Chapitre 159/21275%~11 min de lecture2 116 mots

Les sourcils de Pedrik tressaillirent face à l'attitude de Deheen, qui traitait les gens comme des murs.

« Je veux m'asseoir et parler. Parce que c'est important. »

« Tu peux t'asseoir là. »

Deheen désigna le canapé vide, l'invitant à s'installer où bon lui semblait.

« Je n'ai pas beaucoup de temps parce que tu es arrivé sans prévenir. Dis-le tout de suite. »

Pedrik était agacé, mais il força un sourire en se rappelant les mots de Derek : il devait absolument ramener la sainte.
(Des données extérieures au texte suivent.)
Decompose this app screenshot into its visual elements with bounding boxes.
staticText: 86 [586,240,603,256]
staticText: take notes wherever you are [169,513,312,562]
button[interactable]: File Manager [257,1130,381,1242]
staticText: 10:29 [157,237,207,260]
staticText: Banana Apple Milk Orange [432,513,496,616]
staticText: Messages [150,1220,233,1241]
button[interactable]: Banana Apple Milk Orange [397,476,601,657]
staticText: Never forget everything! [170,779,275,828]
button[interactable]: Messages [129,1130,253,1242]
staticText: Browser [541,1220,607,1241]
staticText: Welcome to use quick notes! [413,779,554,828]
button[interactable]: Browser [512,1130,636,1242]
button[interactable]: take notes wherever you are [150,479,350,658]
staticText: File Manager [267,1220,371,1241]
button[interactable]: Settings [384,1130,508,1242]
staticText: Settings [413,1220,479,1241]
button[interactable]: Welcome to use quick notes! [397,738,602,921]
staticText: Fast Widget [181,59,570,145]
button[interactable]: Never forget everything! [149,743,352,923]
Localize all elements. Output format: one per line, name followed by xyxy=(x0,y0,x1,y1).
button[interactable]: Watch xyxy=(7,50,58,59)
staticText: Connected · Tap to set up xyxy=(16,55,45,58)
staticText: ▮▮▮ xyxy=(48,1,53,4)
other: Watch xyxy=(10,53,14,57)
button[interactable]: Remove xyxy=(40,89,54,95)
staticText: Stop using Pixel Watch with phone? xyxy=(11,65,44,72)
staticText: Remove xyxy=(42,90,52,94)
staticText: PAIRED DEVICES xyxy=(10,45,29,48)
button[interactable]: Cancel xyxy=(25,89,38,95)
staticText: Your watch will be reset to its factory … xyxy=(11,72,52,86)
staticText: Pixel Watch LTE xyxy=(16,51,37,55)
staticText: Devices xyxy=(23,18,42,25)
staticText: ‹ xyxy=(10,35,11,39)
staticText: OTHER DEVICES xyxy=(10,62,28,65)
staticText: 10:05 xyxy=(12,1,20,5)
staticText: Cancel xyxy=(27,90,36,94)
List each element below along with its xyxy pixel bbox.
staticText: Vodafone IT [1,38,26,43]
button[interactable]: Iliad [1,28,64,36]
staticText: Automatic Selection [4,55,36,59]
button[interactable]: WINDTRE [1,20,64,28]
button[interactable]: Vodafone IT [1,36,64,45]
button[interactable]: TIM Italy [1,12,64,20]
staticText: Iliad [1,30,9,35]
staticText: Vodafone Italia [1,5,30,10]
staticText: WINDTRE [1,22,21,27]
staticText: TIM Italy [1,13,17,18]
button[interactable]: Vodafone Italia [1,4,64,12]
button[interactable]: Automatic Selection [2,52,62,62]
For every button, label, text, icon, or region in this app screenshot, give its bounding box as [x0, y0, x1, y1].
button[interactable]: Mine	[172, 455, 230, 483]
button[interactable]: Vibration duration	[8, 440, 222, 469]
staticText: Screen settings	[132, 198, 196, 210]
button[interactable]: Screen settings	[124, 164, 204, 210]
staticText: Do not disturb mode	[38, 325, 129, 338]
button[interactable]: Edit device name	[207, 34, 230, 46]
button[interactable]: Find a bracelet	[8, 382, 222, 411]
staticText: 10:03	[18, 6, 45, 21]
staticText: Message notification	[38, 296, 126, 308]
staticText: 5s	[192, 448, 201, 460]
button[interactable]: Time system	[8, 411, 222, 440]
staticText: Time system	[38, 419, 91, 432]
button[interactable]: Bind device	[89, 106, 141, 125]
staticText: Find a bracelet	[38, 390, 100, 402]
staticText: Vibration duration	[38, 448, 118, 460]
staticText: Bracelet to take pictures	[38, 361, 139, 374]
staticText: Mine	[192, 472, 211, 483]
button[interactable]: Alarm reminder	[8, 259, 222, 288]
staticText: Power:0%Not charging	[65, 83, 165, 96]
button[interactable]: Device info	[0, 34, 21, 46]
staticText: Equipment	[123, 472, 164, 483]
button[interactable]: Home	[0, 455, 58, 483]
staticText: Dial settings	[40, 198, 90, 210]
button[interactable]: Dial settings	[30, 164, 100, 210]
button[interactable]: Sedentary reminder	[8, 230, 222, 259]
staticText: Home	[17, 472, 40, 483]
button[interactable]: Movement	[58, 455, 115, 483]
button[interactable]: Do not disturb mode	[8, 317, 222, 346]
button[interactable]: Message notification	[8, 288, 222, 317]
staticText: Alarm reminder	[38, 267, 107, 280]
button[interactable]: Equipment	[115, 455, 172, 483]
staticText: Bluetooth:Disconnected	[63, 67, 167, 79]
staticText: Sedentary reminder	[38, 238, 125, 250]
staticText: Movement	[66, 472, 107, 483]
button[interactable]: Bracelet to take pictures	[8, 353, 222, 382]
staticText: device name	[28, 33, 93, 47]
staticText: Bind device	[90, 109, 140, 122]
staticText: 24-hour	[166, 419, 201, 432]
« Je pense que tu sais déjà pourquoi nous sommes ici. La marque de conscience est apparue sur Dania. »

« Quoi ? »

Au prononcé du nom « Dania », la tête de Deheen se releva pour la première fois.

« C'est un grand plaisir. Le Grand-Duc n'a-t-il pas entendu parler du test qu'elle a passé au temple il y a quelques jours ? »

« Que veux-tu dire ? »

« Comme Votre Grâce le sait, une sainte est un être qui doit se trouver au temple. Cela fait un moment, mais je demande le retour de la sainte Dania. »

Le ton était poli, mais le contenu fit douter Deheen de ses oreilles.

Il fronça les sourcils et froissa les documents qu'il examinait.

« Je ne sais pas de quoi tu parles. »

Une lueur brilla dans ses yeux.

Pedrik grimace face aux yeux vert foncé acérés et se racla la gorge.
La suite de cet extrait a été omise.